A Comprehensive Survey of Deep Learning for Image Captioning (1810.04020v2)

Abstract: Generating a description of an image is called image captioning. Image captioning requires to recognize the important objects, their attributes and their relationships in an image. It also needs to generate syntactically and semantically correct sentences. Deep learning-based techniques are capable of handling the complexities and challenges of image captioning. In this survey paper, we aim to present a comprehensive review of existing deep learning-based image captioning techniques. We discuss the foundation of the techniques to analyze their performances, strengths and limitations. We also discuss the datasets and the evaluation metrics popularly used in deep learning based automatic image captioning.

• The paper presents an extensive survey on deep learning approaches for image captioning, categorizing techniques into template-based, retrieval-based, and novel caption generation methods.
• The paper highlights key methodologies such as encoder-decoder frameworks and attention-based mechanisms, rigorously comparing them using metrics like BLEU, METEOR, CIDEr, and SPICE.
• The paper identifies future research directions including reinforcement learning, GANs, and improved language models to handle open-domain image inputs and enhance semantic richness in captions.

A Comprehensive Survey of Deep Learning for Image Captioning

The paper, authored by Hossain et al., presents an extensive survey on the application of deep learning methodologies to the task of image captioning. This intricate problem involves generating textual descriptions that effectively encapsulate the objects, attributes, and relationships within an image while ensuring the syntactic and semantic correctness of the sentences. The authors aim to distill a multifaceted area of research into a structured review, evaluating the strengths and limitations of existing approaches and the datasets and evaluation metrics commonly employed.

Categories of Image Captioning Techniques

The paper divides existing image captioning methods into three primary categories: template-based, retrieval-based, and novel caption generation. It is noteworthy that the majority of deep learning-based methods fall within the novel caption generation category, which is the focal point of the survey.

For deep learning-based methodologies, the survey categorizes them further into visual space-based and multimodal space-based methods. Visual space techniques treat images and captions as separate entities, while multimodal techniques integrate them into a unified feature space. This nuanced distinction highlights how different methods approach the task of mapping visual features to textual descriptions.

Architecture and Learning Paradigms

The survey delineates image captioning techniques according to their architectural frameworks and underpinned learning paradigms. Supervised learning techniques predominate, utilizing encoder-decoder frameworks, compositional architectures, and attention-based mechanisms. Attention-based techniques, which dynamically focus on salient image regions during caption generation, are emphasized for their superior capability to capture detailed contextual information. Semantic concept-based approaches add a dimension of explicit concept detection, facilitating the generation of semantically rich captions.
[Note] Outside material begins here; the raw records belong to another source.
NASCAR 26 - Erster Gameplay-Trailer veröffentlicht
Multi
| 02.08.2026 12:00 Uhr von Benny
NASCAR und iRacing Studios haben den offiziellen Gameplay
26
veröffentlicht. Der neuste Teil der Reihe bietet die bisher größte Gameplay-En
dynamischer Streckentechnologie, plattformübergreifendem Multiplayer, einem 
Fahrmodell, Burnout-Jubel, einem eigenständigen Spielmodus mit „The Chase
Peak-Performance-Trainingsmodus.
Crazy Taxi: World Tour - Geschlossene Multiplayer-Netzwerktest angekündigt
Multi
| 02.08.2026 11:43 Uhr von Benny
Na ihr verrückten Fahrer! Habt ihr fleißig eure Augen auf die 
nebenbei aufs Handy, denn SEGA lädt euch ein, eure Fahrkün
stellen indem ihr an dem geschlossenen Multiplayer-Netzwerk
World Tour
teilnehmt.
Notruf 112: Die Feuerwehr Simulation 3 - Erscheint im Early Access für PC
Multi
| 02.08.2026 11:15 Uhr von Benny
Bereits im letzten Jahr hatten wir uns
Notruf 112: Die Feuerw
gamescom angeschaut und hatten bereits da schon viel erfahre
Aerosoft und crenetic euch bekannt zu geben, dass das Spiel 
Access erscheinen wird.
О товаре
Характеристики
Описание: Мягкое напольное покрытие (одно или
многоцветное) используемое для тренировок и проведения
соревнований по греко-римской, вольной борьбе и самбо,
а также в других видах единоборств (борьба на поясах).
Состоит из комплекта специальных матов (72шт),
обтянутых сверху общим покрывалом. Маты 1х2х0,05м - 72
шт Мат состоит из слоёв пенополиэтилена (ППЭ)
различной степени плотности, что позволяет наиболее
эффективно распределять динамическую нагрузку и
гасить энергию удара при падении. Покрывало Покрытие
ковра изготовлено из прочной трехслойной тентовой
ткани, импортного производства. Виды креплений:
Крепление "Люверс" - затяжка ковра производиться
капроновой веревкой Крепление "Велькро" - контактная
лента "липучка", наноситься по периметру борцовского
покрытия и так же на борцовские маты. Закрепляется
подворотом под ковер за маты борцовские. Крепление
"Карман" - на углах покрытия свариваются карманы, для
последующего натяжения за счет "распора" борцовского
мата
Other techniques, such as reinforcement learning (RL) and Generative Adversarial Networks (GANs), are considered under the umbrella of "Other Deep Learning". These are particularly noted for their ability to generate diverse and high-quality captions using unsupervised data and adversarial training.

Evaluation and Dataset Utilization

In terms of dataset utilization, the paper highlights the prominence of MSCOCO, Flickr30k, and Flickr8k. These datasets offer a vast repository of paired images and captions, pivotal for training and evaluating captioning algorithms. The Visual Genome dataset enriches research by enabling region-specific captioning. The authors also recognize the challenges of working within open-domain datasets, positing this as a potential area for future exploration.

The paper provides a summary of commonly used evaluation metrics—BLEU, METEOR, CIDEr, and SPICE—which, despite limitations, serve critical roles in quantifying the efficacy of generated captions.

Performance Analysis and Future Directions

While providing a wide scope of numerical results, the survey refrains from hyperbolic claims. Instead, it analytically juxtaposes methods based on their performance across various metrics. Reinforcement learning and GAN-based methods, despite being newer entrants, demonstrate promising capabilities for producing captions comparable to human judgment, particularly through metrics like SPICE that better capture semantic nuances.

The authors argue for continued exploration into improving LLMs, integrating external knowledge, and developing methods capable of handling open-domain image input. These are flagged as pivotal for advancing automatic image captioning.

In summary, this paper offers an expert-level synthesis of deep learning paradigms for image captioning, methodically dissecting both the technical architectures and theoretical implications. It sets a groundwork for further paper by highlighting open challenges and potential research trajectories, thereby contributing significantly to ongoing discourse in AI-driven computer vision and natural language processing.